GSA Annual Meeting in Phoenix, Arizona, USA - 2019

Paper No. 202-7
Presentation Time: 9:00 AM-6:30 PM

PATTERNS IN FLOODPLAIN DRAINAGE DURING THE EARLY EOCENE IN THE SOUTHERN BIGHORN BASIN (WYOMING, U.S.A.)


LALOR, Eve, Geology Department, Western Washington University, 516 High Street, Bellingham, WA 98225 and FOREMAN, Brady Z., Geology, Western Washington University, 516 High St, Bellingham, WA 98225

The Eocene Willwood Formation in the Bighorn Basin of Wyoming is an alluvial stratigraphic formation characterized by fluvial channel sandbodies, heterolithic avulsion deposits (i.e. crevasse splay-rich lithofacies), and fine-grained overbank deposits. The overbank facies consists mainly of mudrocks with moderate to strong pedogenic development, which is documented by complex mottling patterns, ped structures, clay cutans, rhizoliths, and slickensides amongst other sedimentary structures characteristics of soil horizonation. The degree of paleosol development has been attributed to variations in sedimentation rate, floodplain drainage, and overarching climate within the basin by previous researchers. Specifically, previous researchers documented better-drained conditions during Paleocene-Eocene Thermal Maximum (PETM) at ~56 Ma, which was a severe global warming lasting ~200,000 years, using a semi-quantitative soil morphology index. This study focuses on a ~80 meter stratigraphic section that post-dates the PETM in the early Eocene, and establishes a longer history of floodplain drainage in the basin.

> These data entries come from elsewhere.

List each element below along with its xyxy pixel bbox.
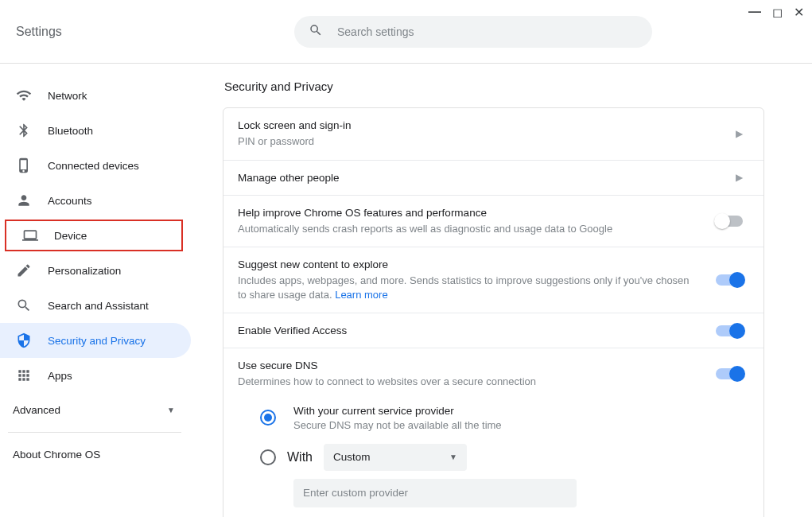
settings-card: Lock screen and sign-in PIN or password … bbox=[223, 107, 764, 517]
row-lock-screen[interactable]: Lock screen and sign-in PIN or password … bbox=[223, 108, 763, 160]
apps-icon bbox=[16, 367, 32, 383]
window-close-button[interactable]: ✕ bbox=[794, 5, 804, 20]
sidebar: Network Bluetooth Connected devices Acco… bbox=[0, 64, 191, 517]
radio-custom[interactable] bbox=[260, 449, 276, 465]
chevron-right-icon: ▶ bbox=[736, 172, 743, 183]
wifi-icon bbox=[16, 87, 32, 103]
shield-icon bbox=[16, 332, 32, 348]
row-title: Use secure DNS bbox=[238, 360, 700, 371]
search-icon bbox=[16, 297, 32, 313]
radio-current-provider[interactable] bbox=[260, 410, 276, 426]
sidebar-item-search-assistant[interactable]: Search and Assistant bbox=[0, 288, 191, 323]
header: Settings bbox=[0, 0, 812, 64]
bluetooth-icon bbox=[16, 122, 32, 138]
row-suggest-content: Suggest new content to explore Includes … bbox=[223, 247, 763, 313]
row-help-improve: Help improve Chrome OS features and perf… bbox=[223, 195, 763, 247]
sidebar-item-label: Security and Privacy bbox=[48, 335, 146, 347]
row-subtitle: Automatically sends crash reports as wel… bbox=[238, 222, 700, 236]
sidebar-item-network[interactable]: Network bbox=[0, 78, 191, 113]
content: Security and Privacy Lock screen and sig… bbox=[191, 64, 812, 517]
sidebar-item-label: Bluetooth bbox=[48, 125, 93, 137]
chevron-right-icon: ▶ bbox=[736, 128, 743, 139]
advanced-label: Advanced bbox=[13, 404, 60, 416]
row-verified-access: Enable Verified Access bbox=[223, 313, 763, 348]
sidebar-item-accounts[interactable]: Accounts bbox=[0, 183, 191, 218]
row-title: Manage other people bbox=[238, 172, 720, 184]
sidebar-advanced[interactable]: Advanced ▼ bbox=[0, 393, 191, 427]
dns-provider-select[interactable]: Custom ▼ bbox=[324, 444, 467, 471]
app-title: Settings bbox=[16, 25, 294, 39]
search-icon bbox=[309, 23, 323, 41]
toggle-verified-access[interactable] bbox=[716, 325, 743, 336]
sidebar-item-bluetooth[interactable]: Bluetooth bbox=[0, 113, 191, 148]
learn-more-link[interactable]: Learn more bbox=[335, 289, 387, 301]
row-title: Enable Verified Access bbox=[238, 325, 700, 336]
laptop-icon bbox=[22, 227, 38, 243]
phone-icon bbox=[16, 157, 32, 173]
row-subtitle: Includes apps, webpages, and more. Sends… bbox=[238, 274, 700, 301]
person-icon bbox=[16, 192, 32, 208]
row-subtitle: Determines how to connect to websites ov… bbox=[238, 375, 700, 389]
row-manage-people[interactable]: Manage other people ▶ bbox=[223, 160, 763, 195]
sidebar-item-connected-devices[interactable]: Connected devices bbox=[0, 148, 191, 183]
row-title: Help improve Chrome OS features and perf… bbox=[238, 207, 700, 219]
toggle-secure-dns[interactable] bbox=[716, 368, 743, 379]
sidebar-item-label: Personalization bbox=[48, 265, 121, 277]
sidebar-item-label: Accounts bbox=[48, 195, 92, 207]
dns-option-current-provider[interactable]: With your current service provider Secur… bbox=[260, 405, 743, 431]
row-title: Lock screen and sign-in bbox=[238, 119, 720, 131]
row-secure-dns: Use secure DNS Determines how to connect… bbox=[223, 348, 763, 400]
sidebar-divider bbox=[8, 432, 181, 433]
sidebar-about[interactable]: About Chrome OS bbox=[0, 437, 191, 472]
chevron-down-icon: ▼ bbox=[167, 406, 175, 414]
sidebar-item-label: Connected devices bbox=[48, 160, 139, 172]
sidebar-item-label: Apps bbox=[48, 370, 72, 382]
dns-options: With your current service provider Secur… bbox=[223, 400, 763, 517]
sidebar-item-apps[interactable]: Apps bbox=[0, 358, 191, 393]
window-minimize-button[interactable]: — bbox=[748, 5, 761, 20]
toggle-suggest-content[interactable] bbox=[716, 274, 743, 286]
dns-custom-input[interactable] bbox=[293, 479, 577, 507]
option-title: With your current service provider bbox=[293, 405, 502, 417]
pencil-icon bbox=[16, 262, 32, 278]
sidebar-item-device[interactable]: Device bbox=[6, 221, 181, 250]
window-controls: — ◻ ✕ bbox=[748, 5, 804, 20]
search-box[interactable] bbox=[294, 16, 652, 48]
window-maximize-button[interactable]: ◻ bbox=[772, 5, 783, 20]
dns-option-custom[interactable]: With Custom ▼ bbox=[260, 444, 743, 471]
toggle-help-improve[interactable] bbox=[716, 216, 743, 227]
sidebar-item-label: Device bbox=[54, 230, 87, 242]
search-input[interactable] bbox=[337, 25, 638, 38]
sidebar-item-personalization[interactable]: Personalization bbox=[0, 253, 191, 288]
row-title: Suggest new content to explore bbox=[238, 258, 700, 270]
section-title: Security and Privacy bbox=[223, 80, 764, 93]
option-with-label: With bbox=[287, 450, 313, 465]
option-subtitle: Secure DNS may not be available all the … bbox=[293, 419, 502, 431]
row-subtitle: PIN or password bbox=[238, 134, 720, 149]
chevron-down-icon: ▼ bbox=[449, 453, 457, 461]
sidebar-item-label: Search and Assistant bbox=[48, 300, 149, 312]
sidebar-item-security-privacy[interactable]: Security and Privacy bbox=[0, 323, 191, 358]
select-value: Custom bbox=[333, 451, 371, 463]
device-highlight-box: Device bbox=[5, 220, 183, 251]
sidebar-item-label: Network bbox=[48, 90, 87, 102]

The index includes measurements of matrix chroma, pedogenic carbonate, and ferruginous nodules. Matrix chroma, or color intensity, decreases with increasing duration of soil saturation. The presence of reduced iron gives periodically or seasonally waterlogged soils a grey color (low chroma), while brightly colored soils, often red, indicate oxidation under well-drained conditions (high chroma). Paleosol chroma was described in the field using Munsell color charts on dry samples in natural light. Pedogenic carbonate forms in higher abundance in drier conditions, and absence of soil carbonate indicates soil moisture above a certain threshold. In the field, numerical values were assigned to paleosol profiles according to the amounts of carbonate. Ferruginous, yellow-brown nodules form during changing redox conditions and increase in abundance with soil wetness, indicating frequent waterlogging. The scores for chroma, carbonate, and ferruginous nodules were added together for each paleosol profile to obtain scores ranging from waterlogged soils to very well drained soils.